'''

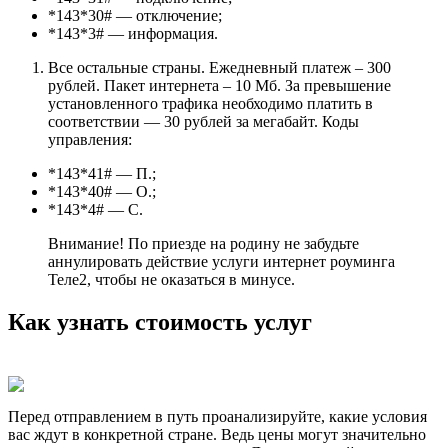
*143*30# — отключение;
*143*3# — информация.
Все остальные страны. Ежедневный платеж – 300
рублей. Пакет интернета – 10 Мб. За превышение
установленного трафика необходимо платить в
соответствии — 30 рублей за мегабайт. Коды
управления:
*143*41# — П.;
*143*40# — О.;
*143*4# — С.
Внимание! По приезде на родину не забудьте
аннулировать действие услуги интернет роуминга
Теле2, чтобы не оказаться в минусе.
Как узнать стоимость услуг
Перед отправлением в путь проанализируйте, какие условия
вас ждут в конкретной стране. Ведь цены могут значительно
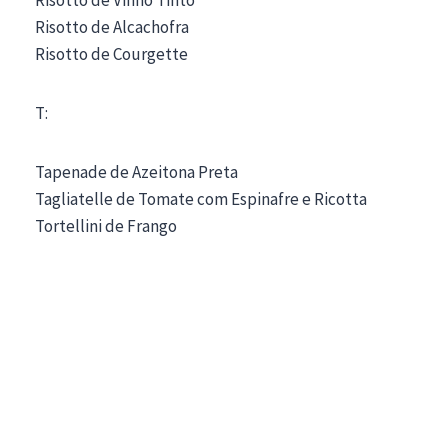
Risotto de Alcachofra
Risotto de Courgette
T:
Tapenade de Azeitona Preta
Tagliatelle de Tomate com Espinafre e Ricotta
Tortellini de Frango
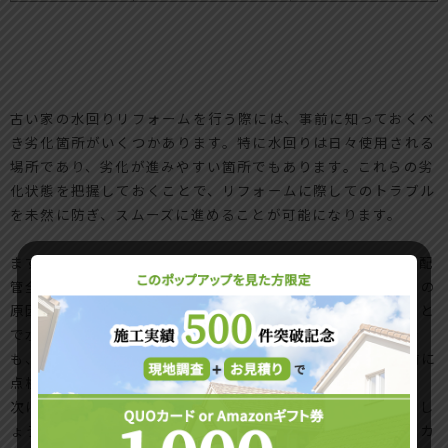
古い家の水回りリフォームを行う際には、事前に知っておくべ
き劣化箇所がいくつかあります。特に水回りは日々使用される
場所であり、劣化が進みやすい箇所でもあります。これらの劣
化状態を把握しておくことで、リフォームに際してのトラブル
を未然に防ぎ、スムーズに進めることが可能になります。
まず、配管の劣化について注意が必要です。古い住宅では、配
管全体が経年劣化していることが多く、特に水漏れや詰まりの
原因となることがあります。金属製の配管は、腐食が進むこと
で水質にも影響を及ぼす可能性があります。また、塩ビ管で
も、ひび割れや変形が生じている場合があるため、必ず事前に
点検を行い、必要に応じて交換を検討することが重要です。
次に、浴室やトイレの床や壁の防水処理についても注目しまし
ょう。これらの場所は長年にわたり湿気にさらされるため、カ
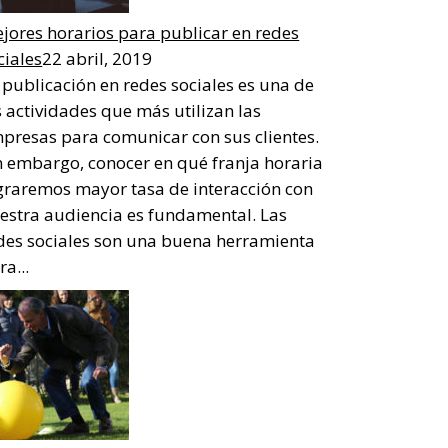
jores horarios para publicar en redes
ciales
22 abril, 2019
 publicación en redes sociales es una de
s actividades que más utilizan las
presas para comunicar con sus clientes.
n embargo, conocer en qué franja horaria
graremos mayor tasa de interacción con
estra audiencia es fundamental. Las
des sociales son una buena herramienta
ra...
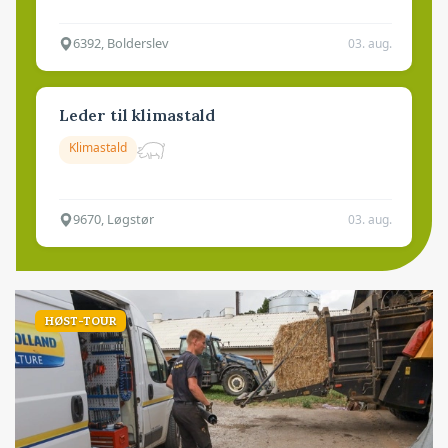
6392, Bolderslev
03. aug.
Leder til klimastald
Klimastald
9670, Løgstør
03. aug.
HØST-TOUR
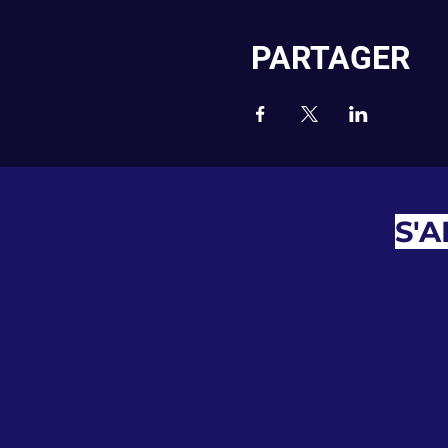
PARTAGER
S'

'''

Working down from the line with "Как узнать стоимость услуг", copy each line exactly until the last line of the entries, which is also included. Omit the pictures.

Как узнать стоимость услуг
Перед отправлением в путь проанализируйте, какие условия
вас ждут в конкретной стране. Ведь цены могут значительно
Risotto de Alcachofra
Risotto de Courgette
T:
Tapenade de Azeitona Preta
Tagliatelle de Tomate com Espinafre e Ricotta
Tortellini de Frango
古い家の水回りリフォームを行う際には、事前に知っておくべ
き劣化箇所がいくつかあります。特に水回りは日々使用される
場所であり、劣化が進みやすい箇所でもあります。これらの劣
化状態を把握しておくことで、リフォームに際してのトラブル
を未然に防ぎ、スムーズに進めることが可能になります。
まず、配管の劣化について注意が必要です。古い住宅では、配
管全体が経年劣化していることが多く、特に水漏れや詰まりの
原因となることがあります。金属製の配管は、腐食が進むこと
で水質にも影響を及ぼす可能性があります。また、塩ビ管で
も、ひび割れや変形が生じている場合があるため、必ず事前に
点検を行い、必要に応じて交換を検討することが重要です。
次に、浴室やトイレの床や壁の防水処理についても注目しまし
ょう。これらの場所は長年にわたり湿気にさらされるため、カ
jores horarios para publicar en redes
ciales
22 abril, 2019
 publicación en redes sociales es una de
s actividades que más utilizan las
presas para comunicar con sus clientes.
n embargo, conocer en qué franja horaria
graremos mayor tasa de interacción con
estra audiencia es fundamental. Las
des sociales son una buena herramienta
ra...
6392, Bolderslev
03. aug.
Leder til klimastald
Klimastald
9670, Løgstør
03. aug.
HØST-TOUR
PARTAGER
S'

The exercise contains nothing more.